Tangled Branches: Satiated
riveting tales of how we sustain ourselves
Wednesday, June 25, 2008
Ants on a Tree
Today's NY Times has an article about the renaming of Chinese dishes so as not to frighten the Olympic visitors. "Ants Climbing up a Tree" should now be called "Sauteed Vermicelli with Spicy Minced Pork". But, um, isn't vermicelli literally "little worms" in Italian? Is that less scary?
We had this very dish last evening at Sichuan Village. Very tasty, whatever they call it, but the rendition we were served last night had too much sauce if you ask me. It was more like "Ants Swimming in Chili Sauce".
Saturday, June 21, 2008
Mojito Salmon and More Swiss Chard
As much as I'd like everyone to believe that I only serve freshly-prepared local sustainable organic food, that really isn't the case. So, when Mojito Salmon showed up at Trader Joe's a few months ago I eagerly put it in my shopping cart. And we liked it, but I said to the spouse "This sauce would be really easy to make. It's basically a green Mexican salsa with extra lime juice and mint added. You just have to cook some salmon in any way you like and top it with the sauce." I'd been intending to verify my theory and last evening I finally got around to it. Success!
I opened a jar of Arriba Roasted Green Salsa (we're still a few weeks away from harvesting ingredients for fresh salsa), placed about half a cup in a bowl, cut up a lime and minced some spearmint leaves and started tasting. I think I ended up with somewhere around 10 large mint leaves and the juice of about a third of a small lime to the half cup of store-bought salsa.
For the salmon, I rubbed a large fillet (enough for two people) with olive oil, ground black pepper and a small amount of soy sauce. We grilled the salmon, spooned the sauce over it, and had a nice dinner.
Other than the mint, there was one more garden component to the meal. I'm still thinning the Swiss Chard, so I sauteed some green beans, chopped onion and coarsely chopped Swiss Chard. Seasoned with salt and a couple of spoonsful of the same Arriba Salsa (minus the lime and mint).
Tuesday, June 17, 2008
Spicing Up Swiss Chard
This post is as much for my own notes as anything else. I've been searching for ways to tame the earthy flavor of Swiss Chard. So far the most satisfactory experiments have involved one of two things - making sure the chard is not the main ingredient and sticking to spicy Asian-inspired dishes.
Last night's dish was good enough to write down for future reference.
1 clove fresh garlic
equal amount of ginger root
Chop fine in mini-chopper (or mince with a knife).

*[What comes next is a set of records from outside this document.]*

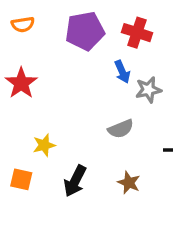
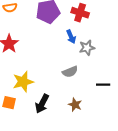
yellow star: (44, 145) -> (23, 82), size x1.5

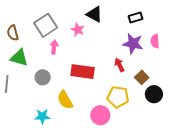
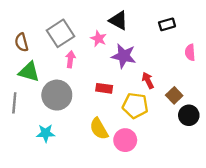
purple star: (133, 44) -> (124, 56), moved
red rectangle: (83, 72) -> (104, 88), size x0.6
gray circle: (43, 77) -> (57, 95), size x1.6
yellow pentagon: (118, 97) -> (135, 106), moved
yellow semicircle: (65, 100) -> (99, 129), moved
cyan star: (42, 116) -> (46, 133), moved

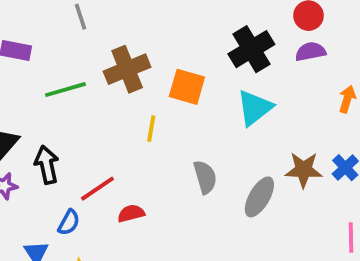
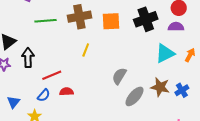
orange square: (187, 87) -> (111, 21), moved, turned -30
cyan triangle: (255, 108) -> (165, 53), moved
gray semicircle: (205, 177) -> (119, 76), moved, turned -144
blue semicircle: (69, 222) -> (44, 95), moved

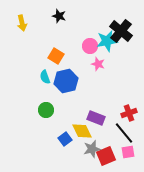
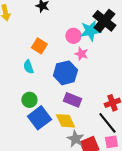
blue hexagon: (66, 81) -> (65, 73), moved
purple rectangle: (96, 118) -> (72, 100), moved
blue square: (65, 139) -> (39, 118), moved, size x1.6
gray star: (92, 149) -> (75, 139), turned -30

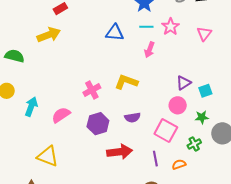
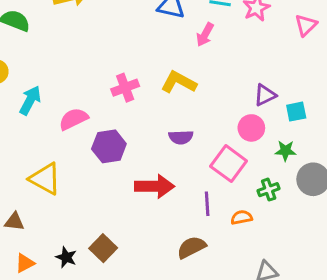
pink arrow: (149, 50) -> (205, 35), moved
purple hexagon: (98, 124) -> (109, 146), moved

3 green onions, "onion" part sliced thinly crosswise and "leaf" part sliced thicker
2 small russet potatoes (may have been better with a more waxy, shape-holding potato), peeled and cut into approx 1/2 in dice
Swiss Chard thinnings, stems sliced thinly crosswise and leaves sliced into about 3/4 inch strips
a few small Bronze Fennel sprigs, finely chopped
Heat about a tablespoon of cooking oil on medium or medium-high heat in a large skillet. Sizzle ginger-garlic mixture briefly (try not to let it brown), then add 2 dried red chiles (broken in half) and 1/4 tsp turmeric. Sizzle that a few seconds and add potatoes, green onions, and bronze fennel. Stir until potatoes are well coated with spicy oil, add 1/4-1/2 tsp. ground cumin, 1/4-1/2 tsp. ground coriander seed, 1/2 tsp. salt and a small amount of water. Cover, turn down heat to medium-low, and cook until potatoes are almost cooked through.
Add sliced Swiss Chard, and 1/2 tsp. brown sugar, 1/4 tsp. garam masala (or cinnamon - the Bantry Bay garam masala I had on hand tastes mostly of cinnamon anyway), and a spritz of lemon juice. Let this cook until the Swiss Chard is wilted, adding more water if necessary. There should be a little liquid left in the finished dish, just enough so it's not dry.
I served this with grilled salmon topped with Green Chutney. The Green Chutney was some I made last fall (when fresh chiles and coriander/cilantro were plentiful) and put into the freezer in single-serving containers. Basically, it was a couple of green chiles, a good handful of coriander leaves, a few spearmint leaves, with lime juice and salt to taste, all chopped fine in the mini-chopper.